# [What to do]
Every line of the records below from the line with "yang ditempati oleh" up to and including the line with "bangunan dan perencanaan ruang." must be reproduced exactly, and no line outside that range.

# [Input records]
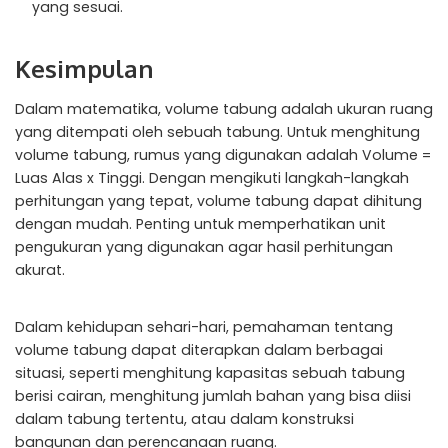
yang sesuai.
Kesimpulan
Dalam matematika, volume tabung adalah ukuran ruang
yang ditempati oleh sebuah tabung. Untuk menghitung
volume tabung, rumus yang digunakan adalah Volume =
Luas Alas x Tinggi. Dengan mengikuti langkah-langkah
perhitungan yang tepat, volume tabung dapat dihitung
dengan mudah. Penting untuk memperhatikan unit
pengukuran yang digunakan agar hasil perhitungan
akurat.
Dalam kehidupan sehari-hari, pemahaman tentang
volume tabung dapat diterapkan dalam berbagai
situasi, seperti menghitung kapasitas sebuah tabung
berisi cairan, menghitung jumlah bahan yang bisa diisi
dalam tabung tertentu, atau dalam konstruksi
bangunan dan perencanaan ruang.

==

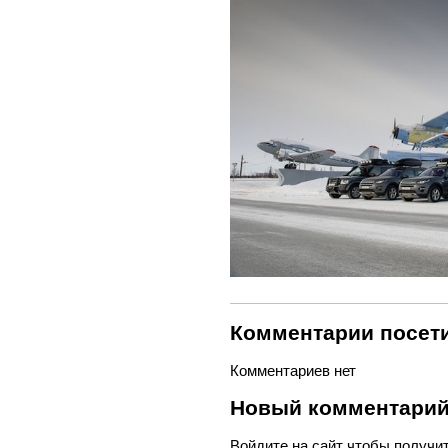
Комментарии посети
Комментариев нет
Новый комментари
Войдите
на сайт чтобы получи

==

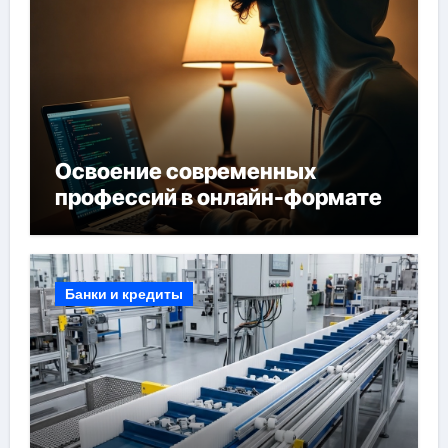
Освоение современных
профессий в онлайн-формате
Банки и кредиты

# [Task response]
yang ditempati oleh sebuah tabung. Untuk menghitung
volume tabung, rumus yang digunakan adalah Volume =
Luas Alas x Tinggi. Dengan mengikuti langkah-langkah
perhitungan yang tepat, volume tabung dapat dihitung
dengan mudah. Penting untuk memperhatikan unit
pengukuran yang digunakan agar hasil perhitungan
akurat.
Dalam kehidupan sehari-hari, pemahaman tentang
volume tabung dapat diterapkan dalam berbagai
situasi, seperti menghitung kapasitas sebuah tabung
berisi cairan, menghitung jumlah bahan yang bisa diisi
dalam tabung tertentu, atau dalam konstruksi
bangunan dan perencanaan ruang.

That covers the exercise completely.